The six most important classifier variables were interleukin (IL)-8, IL-6, protein C, soluble tumour necrosis factor receptor 1, bicarbonate, and vasopressor use. From the nested models, three-variable (IL-8, bicarbonate, and protein C) and four-variable (3-variable plus vasopressor use) models were adjudicated to be the best performing. In the validation test set, both models showed good accuracy (AUC 0·94 [95% CI 0·92–0·95] for the three-variable model and 0·95 [95% CI 0·93–0·96] for the four-variable model) against LCA classifications. As with LCA-derived phenotypes, the hyperinflammatory phenotype as identified by the classifier model was associated with higher mortality at day 90 (87 [39%] of 223 patients vs 112 [23%] of 492 patients; p<0·0001) and fewer ventilator-free days (median 14 days [IQR 0–22] vs 22 days [0–25]; p<0·0001). In the external validation datasets, three-variable models developed in the derivation dataset identified two phenotypes with distinct clinical features and outcomes consistent with previous findings, including differential survival with simvastatin versus placebo in HARP-2 (p=0·023 for survival at 28 days).

Interpretation

ARDS phenotypes can be accurately identified with parsimonious classifier models using three or four variables. Pending the development of real-time testing for key biomarkers and prospective validation, these models could facilitate identification of ARDS phenotypes to enable their application in clinical trials and practice.

Funding

National Institutes of Health.

中文翻译：

开发和验证用于分类急性呼吸窘迫综合征表型的简约算法：随机对照试验的二次分析。

背景

在五个随机对照试验 (RCT) 队列中使用潜在类别分析 (LCA)，已经确定了急性呼吸窘迫综合征 (ARDS) 的两种不同表型：低炎症和高炎症。表型与不同的结果和治疗反应有关。本研究的目的是开发用于表型识别的简约模型，该模型可以准确且可行地用于临床环境。

方法

在这项回顾性研究中，来自国家肺、心脏和血液研究所 ARDS 网络（ARMA、ALVEOLI 和 FACTT）的三个 RCT 队列被用作推导数据集（n=2022），机器学习和逻辑回归分类器模型从中推导出来，并使用来自同一网络的第四个（SAILS；n = 715）作为验证测试集。所有这些队列中的 LCA 衍生表型均用作参考标准。

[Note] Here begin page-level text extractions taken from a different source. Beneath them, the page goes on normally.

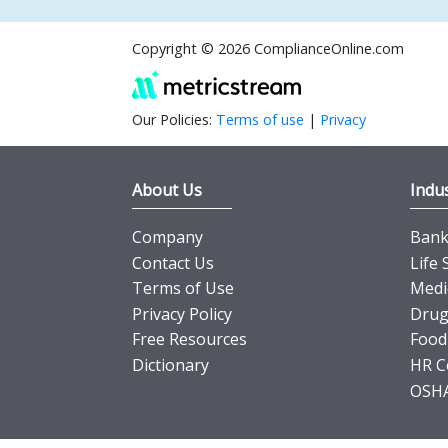
Copyright © 2026 ComplianceOnline.com
Our Policies:
Terms of use
|
Privacy
About Us
Indus
Company
Banki
Contact Us
Life 
Terms of Use
Medi
Privacy Policy
Drug
Free Resources
Food
Dictionary
HR C
OSHA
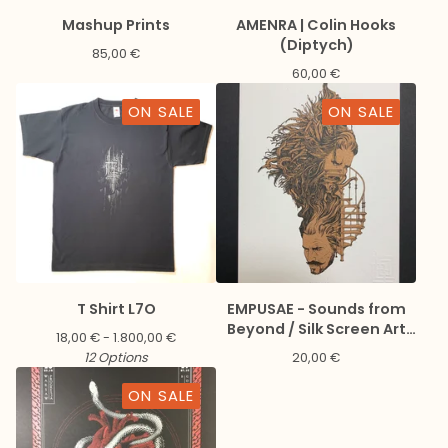
Mashup Prints
AMENRA | Colin Hooks
(Diptych)
85,00
€
60,00
€
ON SALE
ON SALE
T Shirt L7O
EMPUSAE - Sounds from
Beyond / Silk Screen Art
18,00
€
- 1.800,00
€
Print + Digital download
12 Options
20,00
€
ON SALE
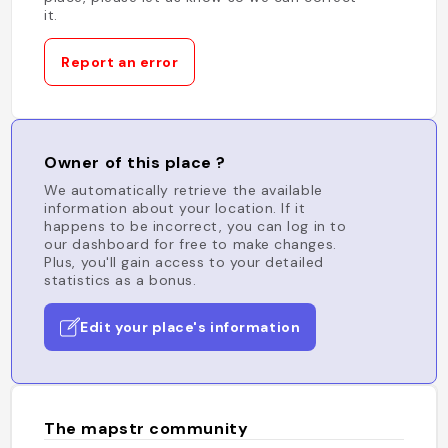
it.
Report an error
Owner of this place ?
We automatically retrieve the available
information about your location. If it
happens to be incorrect, you can log in to
our dashboard for free to make changes.
Plus, you'll gain access to your detailed
statistics as a bonus.
Edit your place's information
The mapstr community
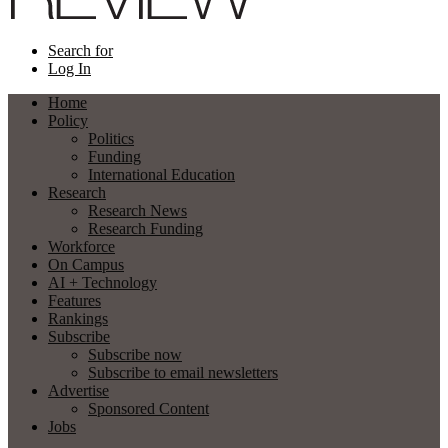
Search for
Log In
Home
Policy
Politics
Funding
International Education
Research
Research News
Research Funding
Workforce
On Campus
AI + Technology
Features
Rankings
Subscribe
Subscribe now
Subscribe to email newsletters
Advertise
Sponsored Content
Jobs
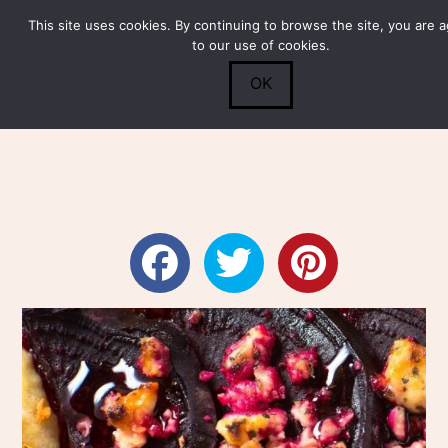
This site uses cookies. By continuing to browse the site, you are 
Submit
0
Search
to our use of cookies.
OK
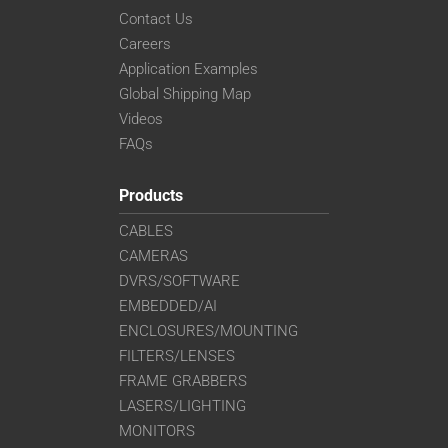
Contact Us
Careers
Application Examples
Global Shipping Map
Videos
FAQs
Products
CABLES
CAMERAS
DVRS/SOFTWARE
EMBEDDED/AI
ENCLOSURES/MOUNTING
FILTERS/LENSES
FRAME GRABBERS
LASERS/LIGHTING
MONITORS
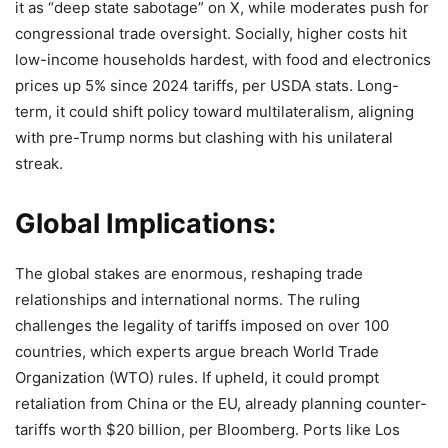
it as “deep state sabotage” on X, while moderates push for
congressional trade oversight. Socially, higher costs hit
low-income households hardest, with food and electronics
prices up 5% since 2024 tariffs, per USDA stats. Long-
term, it could shift policy toward multilateralism, aligning
with pre-Trump norms but clashing with his unilateral
streak.
Global Implications:
The global stakes are enormous, reshaping trade
relationships and international norms. The ruling
challenges the legality of tariffs imposed on over 100
countries, which experts argue breach World Trade
Organization (WTO) rules. If upheld, it could prompt
retaliation from China or the EU, already planning counter-
tariffs worth $20 billion, per Bloomberg. Ports like Los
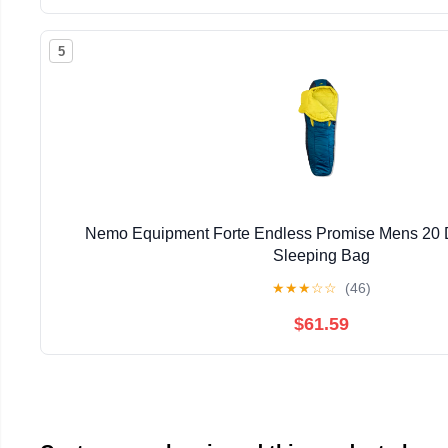
5
Nemo Equipment Forte Endless Promise Mens 20 
Sleeping Bag
★
★
★
☆
☆
(46)
$61.59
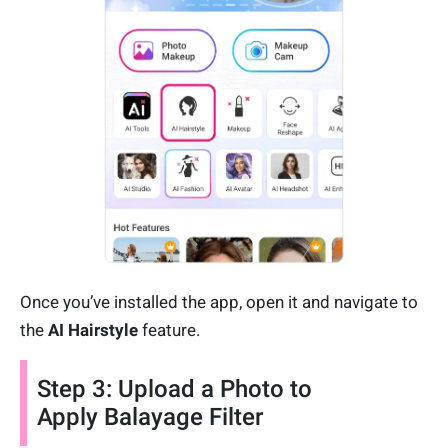
Once you’ve installed the app, open it and navigate to
the
AI Hairstyle
feature.
Step 3: Upload a Photo to
Apply Balayage Filter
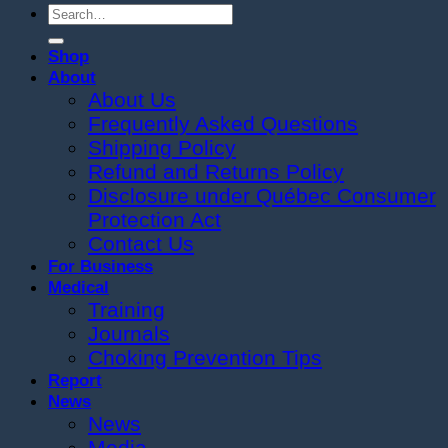
Search
for:
Shop
About
About Us
Frequently Asked Questions
Shipping Policy
Refund and Returns Policy
Disclosure under Québec Consumer
Protection Act
Contact Us
For Business
Medical
Training
Journals
Choking Prevention Tips
Report
News
News
Media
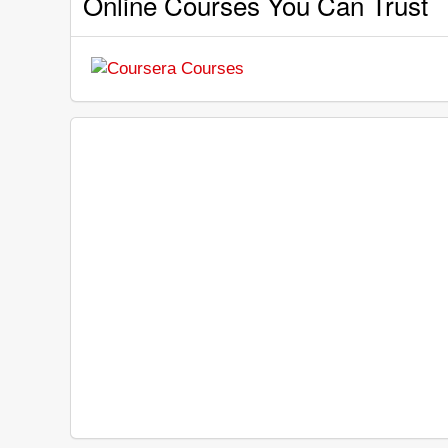
Online Courses You Can Trust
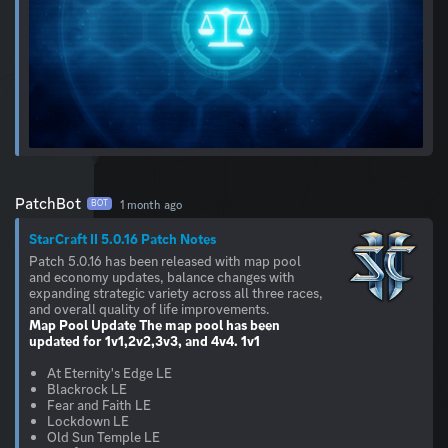
PatchBot
1 month ago
BOT
StarCraft II 5.0.16 Patch Notes
Patch 5.0.16 has been released with map pool
and economy updates, balance changes with
expanding strategic variety across all three races,
Map Pool Update
The map pool has been
updated for 1v1,2v2,3v3, and 4v4.
1v1
At Eternity's Edge LE
Blackrock LE
Fear and Faith LE
Lockdown LE
Old Sun Temple LE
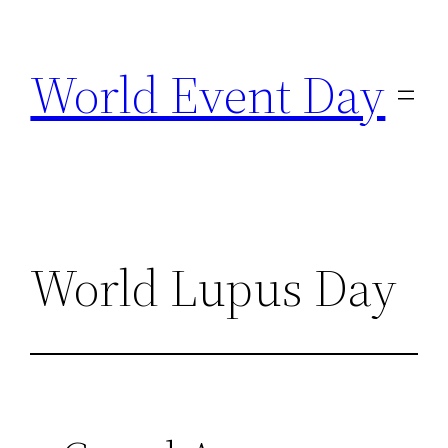
Skip
to
World Event Day
content
World Lupus Day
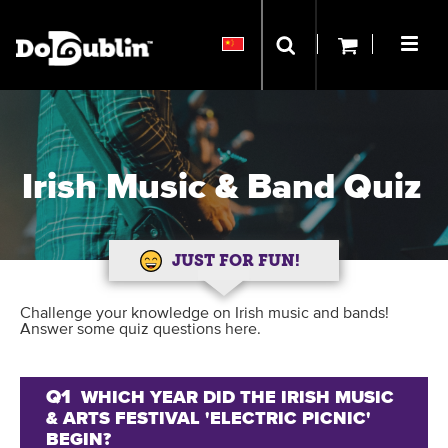
Irish Music & Band Quiz
JUST FOR FUN!
Challenge your knowledge on Irish music and bands!
Answer some quiz questions here.
Q1
WHICH YEAR DID THE IRISH MUSIC
& ARTS FESTIVAL 'ELECTRIC PICNIC'
BEGIN?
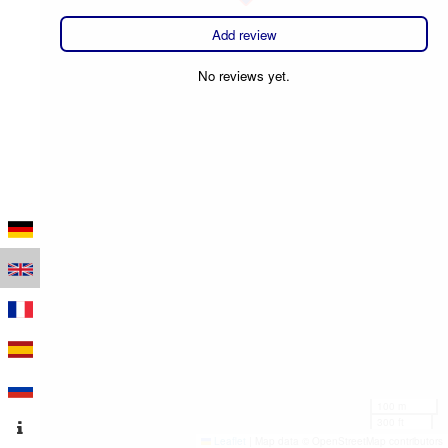
Add review
No reviews yet.
100 m
300 ft
Leaflet
|
Map data © OpenStreetMap contributors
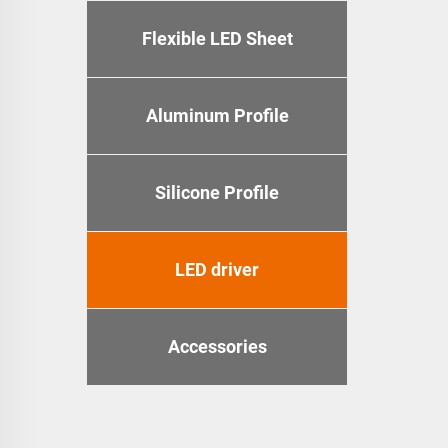
Flexible LED Sheet
Aluminum Profile
Silicone Profile
LED driver
Accessories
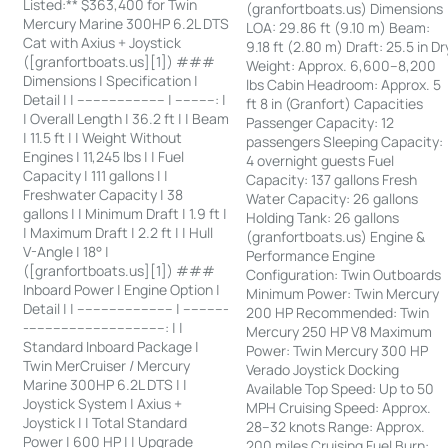
Listed:** $363,400 for Twin
(granfortboats.us) Dimensions
Mercury Marine 300HP 6.2L DTS
LOA: 29.86 ft (9.10 m) Beam:
Cat with Axius + Joystick
9.18 ft (2.80 m) Draft: 25.5 in Dr
([granfortboats.us][1]) ###
Weight: Approx. 6,600–8,200
Dimensions | Specification |
lbs Cabin Headroom: Approx. 5
Detail | | ---------------------- | ----------: |
ft 8 in (Granfort) Capacities
| Overall Length | 36.2 ft | | Beam
Passenger Capacity: 12
| 11.5 ft | | Weight Without
passengers Sleeping Capacity:
Engines | 11,245 lbs | | Fuel
4 overnight guests Fuel
Capacity | 111 gallons | |
Capacity: 137 gallons Fresh
Freshwater Capacity | 38
Water Capacity: 26 gallons
gallons | | Minimum Draft | 1.9 ft |
Holding Tank: 26 gallons
| Maximum Draft | 2.2 ft | | Hull
(granfortboats.us) Engine &
V-Angle | 18° |
Performance Engine
([granfortboats.us][1]) ###
Configuration: Twin Outboards
Inboard Power | Engine Option |
Minimum Power: Twin Mercury
Detail | | ------------------------ | -----------
200 HP Recommended: Twin
-----------------------------------: | |
Mercury 250 HP V8 Maximum
Standard Inboard Package |
Power: Twin Mercury 300 HP
Twin MerCruiser / Mercury
Verado Joystick Docking
Marine 300HP 6.2L DTS | |
Available Top Speed: Up to 50
Joystick System | Axius +
MPH Cruising Speed: Approx.
Joystick | | Total Standard
28–32 knots Range: Approx.
Power | 600 HP | | Upgrade
200 miles Cruising Fuel Burn:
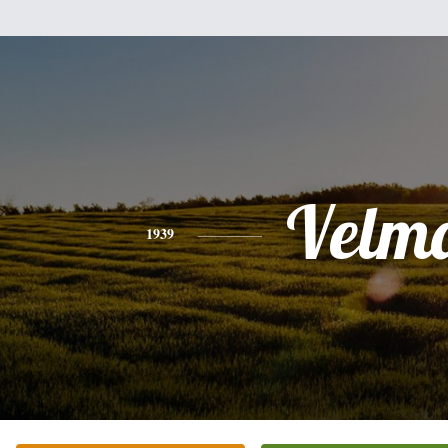
Velm
1939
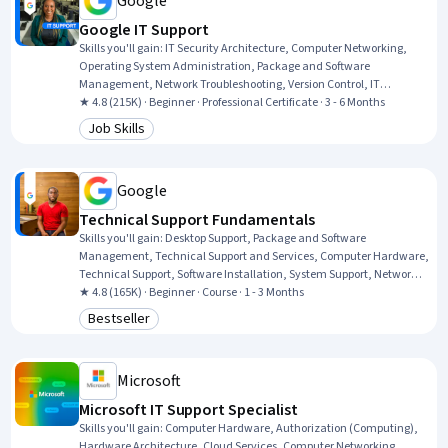
Google
Google IT Support
Skills you'll gain
:
IT Security Architecture, Computer Networking,
Operating System Administration, Package and Software
Management, Network Troubleshooting, Version Control, IT
Automation, Systems Administration, IT Infrastructure, Network
★ 4.8 (215K) · Beginner · Professional Certificate · 3 - 6 Months
Administration, Information Systems Security, TCP/IP, Git (Version
Job Skills
Category: Job Skills
Control System), Chef (Configuration Management Tool), Network
Security, General Networking, Ruby (Programming Language),
Desktop Support, Web Presence, Interviewing Skills
Google
Technical Support Fundamentals
Skills you'll gain
:
Desktop Support, Package and Software
Management, Technical Support and Services, Computer Hardware,
Technical Support, Software Installation, System Support, Network
Support, General Networking, Help Desk Support, Technical
★ 4.8 (165K) · Beginner · Course · 1 - 3 Months
Documentation, Hardware Troubleshooting, Software
Bestseller
Category: Bestseller
Documentation, Customer Support, End User Training and Support,
Computer Networking, Information Technology, Technical Writing,
Computer Systems, Linux
Microsoft
Microsoft IT Support Specialist
Skills you'll gain
:
Computer Hardware, Authorization (Computing),
Hardware Architecture, Cloud Services, Computer Networking,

机器学习算法（随机森林、自举聚合和最小绝对收缩和选择算子）用于选择最多六个重要的分类器变量，然后用于开发嵌套逻辑回归模型。只有推导数据集中具有完整生物标志物数据的案例才用于变量选择。然后在验证测试集中评估基于简约性和预测准确性的最佳逻辑回归模型。最后，通过评估第 28、60 和 90 天以及第 28 天无呼吸机的死亡率，在两个外部 ARDS 临床试验数据集（START 和 HARP-2）中测试了模型的预后有效性。

发现

六个最重要的分类变量是白细胞介素 (IL)-8、IL-6、蛋白 C、可溶性肿瘤坏死因子受体 1、碳酸氢盐和血管加压药的使用。在嵌套模型中，三变量（IL-8、碳酸氢盐和蛋白 C）和四变量（三变量加血管加压剂使用）模型被判定为表现最佳。在验证测试集中，两个模型都显示出良好的准确性（三变量模型的 AUC 0·94 [95% CI 0·92–0·95] 和 0·95 [95% CI 0·93–0·96]对于四变量模型）针对 LCA 分类。与 LCA 衍生的表型一样，分类模型确定的高炎症表型与第 90 天较高的死亡率相关（223 名患者中的 87 [39%]对492 名患者中的 112 [23%]；p<0·0001）和更少的无呼吸机天数（中位数 14 天 [IQR 0–22]vs 22 天 [0-25]；p<0·0001)。在外部验证数据集中，在推导数据集中开发的三变量模型确定了两种具有不同临床特征和结果的表型与先前的发现一致，包括在 HARP-2 中使用辛伐他汀与安慰剂的不同存活率（p=0·023，28 岁时的存活率）天）。